### Aim of the exercise
Filter the data for lines with the word "Favourites" and copy those lines.

### Dataset content
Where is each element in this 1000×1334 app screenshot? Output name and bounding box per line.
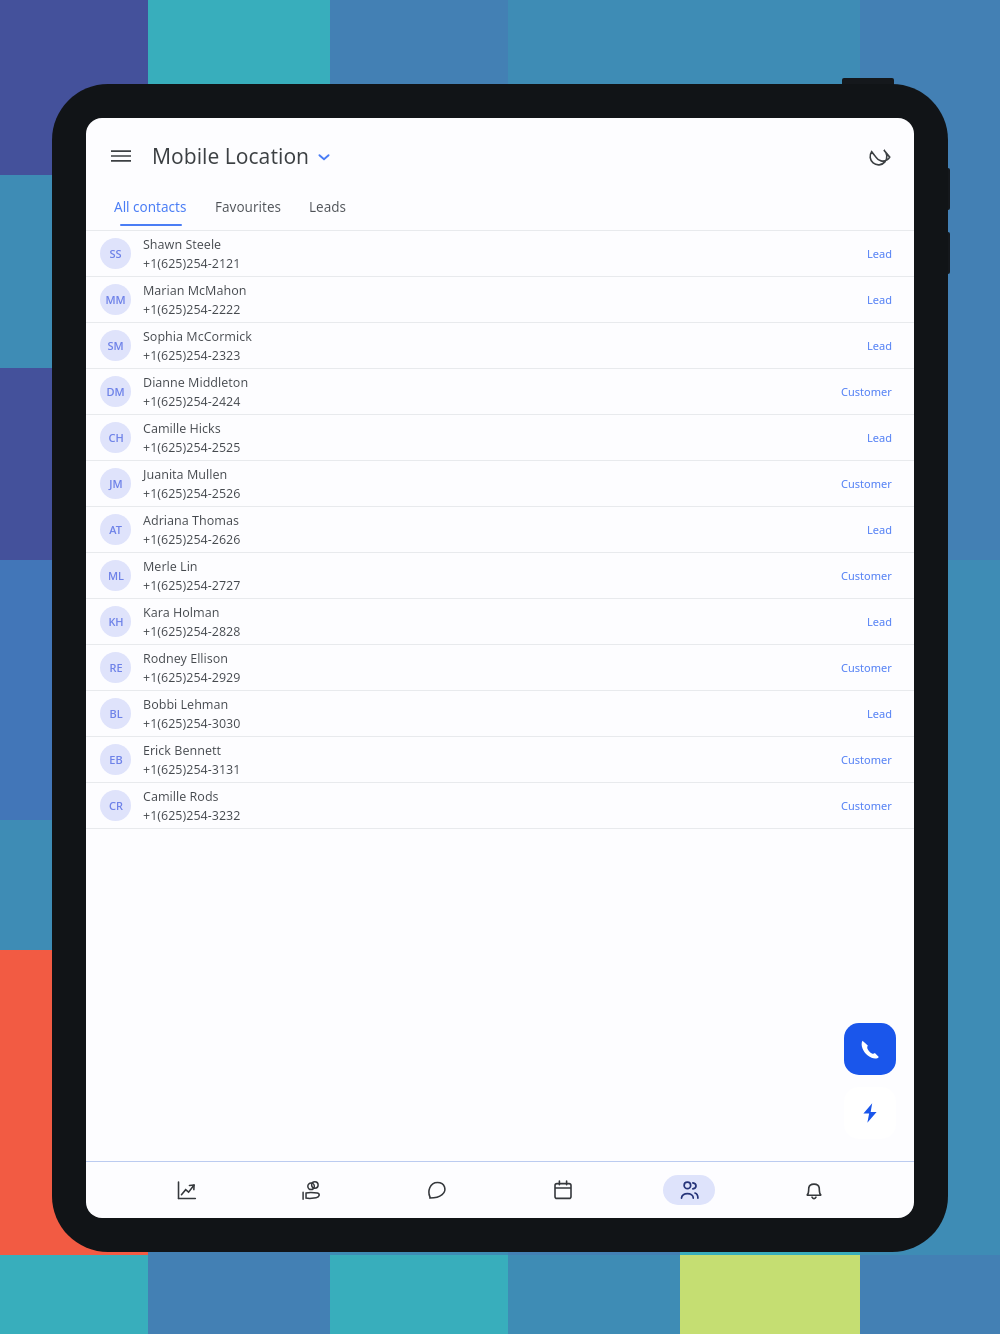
staticText: JM xyxy=(109,476,123,491)
staticText: Merle Lin xyxy=(143,558,198,575)
button[interactable]: MM xyxy=(86,277,914,323)
staticText: +1(625)254-3232 xyxy=(143,807,241,824)
staticText: RE xyxy=(109,660,123,675)
staticText: Lead xyxy=(867,430,892,445)
staticText: +1(625)254-2323 xyxy=(143,347,241,364)
button[interactable]: Analytics xyxy=(160,1175,212,1205)
button[interactable]: Calendar xyxy=(537,1175,589,1205)
staticText: BL xyxy=(109,706,123,721)
staticText: Customer xyxy=(841,476,892,491)
button[interactable]: SS xyxy=(86,231,914,277)
staticText: +1(625)254-2727 xyxy=(143,577,241,594)
button[interactable]: DM xyxy=(86,369,914,415)
staticText: Adriana Thomas xyxy=(143,512,239,529)
button[interactable]: Messages xyxy=(411,1175,463,1205)
staticText: CR xyxy=(109,798,123,813)
button[interactable]: Menu xyxy=(104,139,138,173)
button[interactable]: CH xyxy=(86,415,914,461)
staticText: Dianne Middleton xyxy=(143,374,249,391)
staticText: Bobbi Lehman xyxy=(143,696,229,713)
staticText: Shawn Steele xyxy=(143,236,222,253)
staticText: +1(625)254-3030 xyxy=(143,715,241,732)
staticText: Customer xyxy=(841,660,892,675)
button[interactable]: Favourites xyxy=(207,194,289,230)
staticText: Lead xyxy=(867,338,892,353)
staticText: Lead xyxy=(867,246,892,261)
staticText: +1(625)254-2121 xyxy=(143,255,241,272)
button[interactable]: CR xyxy=(86,783,914,829)
staticText: Sophia McCormick xyxy=(143,328,252,345)
button[interactable]: Deals xyxy=(285,1175,337,1205)
staticText: SM xyxy=(107,338,124,353)
staticText: Customer xyxy=(841,568,892,583)
staticText: Camille Rods xyxy=(143,788,219,805)
staticText: +1(625)254-2626 xyxy=(143,531,241,548)
staticText: DM xyxy=(106,384,125,399)
staticText: Marian McMahon xyxy=(143,282,247,299)
staticText: +1(625)254-2424 xyxy=(143,393,241,410)
button[interactable]: SM xyxy=(86,323,914,369)
staticText: Customer xyxy=(841,752,892,767)
button[interactable]: KH xyxy=(86,599,914,645)
staticText: Leads xyxy=(309,198,347,216)
staticText: +1(625)254-2525 xyxy=(143,439,241,456)
button[interactable]: ML xyxy=(86,553,914,599)
staticText: +1(625)254-2929 xyxy=(143,669,241,686)
button[interactable]: Dark mode xyxy=(860,138,896,174)
button[interactable]: RE xyxy=(86,645,914,691)
staticText: +1(625)254-2526 xyxy=(143,485,241,502)
staticText: CH xyxy=(108,430,124,445)
staticText: All contacts xyxy=(114,198,187,216)
staticText: Camille Hicks xyxy=(143,420,221,437)
button[interactable]: JM xyxy=(86,461,914,507)
staticText: Erick Bennett xyxy=(143,742,221,759)
staticText: Kara Holman xyxy=(143,604,220,621)
staticText: EB xyxy=(109,752,123,767)
staticText: Lead xyxy=(867,614,892,629)
staticText: KH xyxy=(108,614,124,629)
button[interactable]: EB xyxy=(86,737,914,783)
staticText: Customer xyxy=(841,798,892,813)
button[interactable]: BL xyxy=(86,691,914,737)
staticText: +1(625)254-3131 xyxy=(143,761,241,778)
staticText: Mobile Location xyxy=(152,142,310,171)
button[interactable]: Mobile Location xyxy=(152,142,331,171)
button[interactable]: AT xyxy=(86,507,914,553)
staticText: Lead xyxy=(867,522,892,537)
button[interactable]: Call xyxy=(844,1023,896,1075)
button[interactable]: All contacts xyxy=(106,194,195,230)
staticText: ML xyxy=(108,568,124,583)
staticText: Rodney Ellison xyxy=(143,650,229,667)
staticText: +1(625)254-2222 xyxy=(143,301,241,318)
button[interactable]: Leads xyxy=(301,194,355,230)
staticText: SS xyxy=(109,246,122,261)
staticText: AT xyxy=(109,522,122,537)
staticText: +1(625)254-2828 xyxy=(143,623,241,640)
staticText: Customer xyxy=(841,384,892,399)
staticText: Lead xyxy=(867,706,892,721)
button[interactable]: Notifications xyxy=(788,1175,840,1205)
staticText: MM xyxy=(105,292,126,307)
staticText: Juanita Mullen xyxy=(143,466,228,483)
staticText: Favourites xyxy=(215,198,281,216)
button[interactable]: Contacts xyxy=(663,1175,715,1205)
staticText: Lead xyxy=(867,292,892,307)
button[interactable]: Quick actions xyxy=(844,1087,896,1139)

### Solution for this problem
button[interactable]: Favourites xyxy=(207,194,289,230)
staticText: Favourites xyxy=(215,198,281,216)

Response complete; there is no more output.